- Born: 24 June 1803
- Died: 8 September 1893 (aged 90)

= Joseph Barrow Montefiore =

British merchant and financier (1803–1893)

Joseph Barrow Montefiore (24 June 1803 – 8 September 1893), merchant and financier, was the youngest son of Eliezer Montefiore, merchant, of Barbados and London, and his wife, Judith (née Barrow).

Montefiore was born on 24 June 1803 in London and was educated there. He married Rebecca Mocatta, and the couple had children.

He shared real estate interests in the Colony of New South Wales with his brother Jacob Barrow Montefiore. The two brothers were also partners in J. Barrow Montefiore & Co., and helped to found the Bank of Australasia, later the ANZ Bank; Jacob was a founding director, while Joseph was the Sydney representative. Among Joseph’s many investments in Australia were two ships that made five whaling voyages between 1830 and 1839.

Both brothers suffered London bankruptcy proceedings in 1844, but by the time of Jacob's second visit to Adelaide in 1854, Joseph was once again a successful businessman, as proprietor of J. B. Montefiore & Co. It was during the 1840s–1850s that he was resident in Adelaide, in St John's Street.

He died on 8 September 1893 in Brighton. His estate was sworn for probate at £1,250,000.

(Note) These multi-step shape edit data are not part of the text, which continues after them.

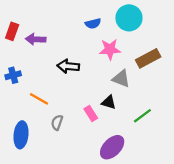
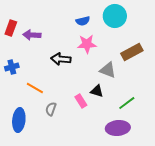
pink star: (110, 49) -> (87, 44), moved
purple ellipse: (112, 147) -> (118, 128), moved, turned 40

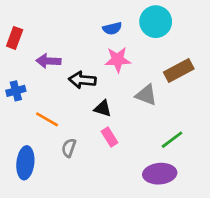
purple arrow: (32, 35) -> (48, 61), moved
black triangle: (97, 91) -> (103, 109), moved

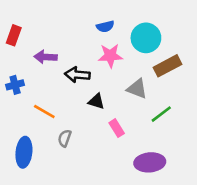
cyan circle: (156, 22) -> (146, 38), moved
pink rectangle: (110, 137) -> (117, 128), moved
green line: (172, 140) -> (161, 114), moved

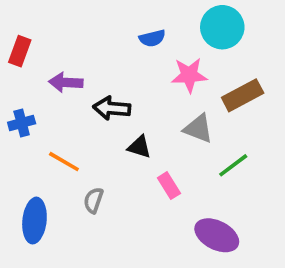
cyan circle: (146, 38) -> (222, 27), moved
pink star: (110, 56) -> (189, 75), moved
purple ellipse: (150, 162) -> (217, 235), turned 32

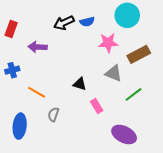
black arrow: (112, 108) -> (64, 23), moved, turned -30

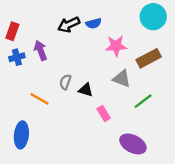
cyan circle: (127, 15) -> (153, 17), moved
purple arrow: (38, 47) -> (41, 50), turned 66
blue cross: (12, 70) -> (17, 57), moved
gray semicircle: (53, 114) -> (65, 82), moved

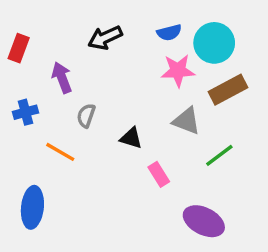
cyan circle: (153, 17) -> (214, 43), moved
blue semicircle: (94, 23) -> (169, 33), moved
blue cross: (17, 57) -> (26, 112), moved
gray semicircle: (65, 82) -> (86, 116), moved

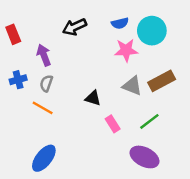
red rectangle: (19, 48) -> (13, 34), turned -42
brown rectangle: (228, 90) -> (162, 81), moved
gray semicircle: (86, 116) -> (46, 83), moved
green line: (219, 155) -> (149, 121), moved
blue ellipse: (32, 207) -> (44, 158), moved, turned 32

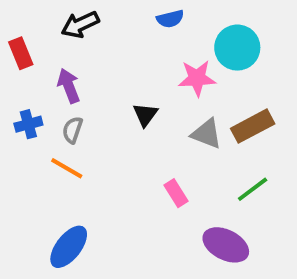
blue semicircle: (120, 23) -> (170, 19), moved
black arrow: (75, 27) -> (80, 25), moved
black triangle: (93, 98) -> (145, 115), moved, turned 49
green line: (149, 121) -> (253, 189), moved

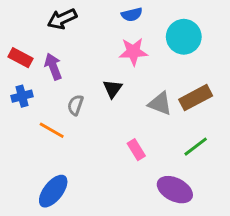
red rectangle: (21, 53) -> (21, 58), moved, turned -40
pink star: (197, 78) -> (133, 52), moved
gray semicircle: (72, 130) -> (75, 105), moved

==Other family relationships==
- British philanthropist Moses Montefiore was a cousin of Jacob and Joseph.
- Jacob Levi Montefiore (1819–1885), New South Wales politician, was a nephew of the brothers. Jacob Levi (who arrived in Sydney in 1837) later became a director of the Bank of Australasia, in 1855.
- Eliezer Levi Montefiore, brother of Jacob Levi, who married his Joseph's daughter (i.e. Eliezer's cousin) Esther Hannah Barrow Montefiore in Adelaide, was another nephew.

===Other siblings===
- Moses Eliezer Montefiore (born 1798?) may have been a brother to Jacob and Joseph Barrow Montefiore. According to a genealogy on the Museum of the Jewish People's database, there were siblings as follows: Rachel, John (1854–1795, four children), Moses Eliezer, Evalina (m. Abraham Mocatta – same family as Joseph Barrow M's wife), Esther Hannah (who married Isaac Levi and had Levi Eliezer, see above).

===Barbados Barrows===
From will transcripts:
- Simon Barrow of St Michael (will 21 May 1801): daughters Judith Barrow, Rebecca Barrow and Sarah Barrow; son Joseph; grandson Simon Barrow, son of late son Jacob.
- Joseph Barrow of St Michael (undated): wife Sarah. "After Sarah's death the Barbados house to go to Moses Eliezer Montefiore, son of my niece Judith Montefiore." (Niece Judith Montefiore is wife of Eliezer.)
- Sarah Barrow of St Michael (31 March 1814): "Relic of Joseph Barrow Esqr deceased."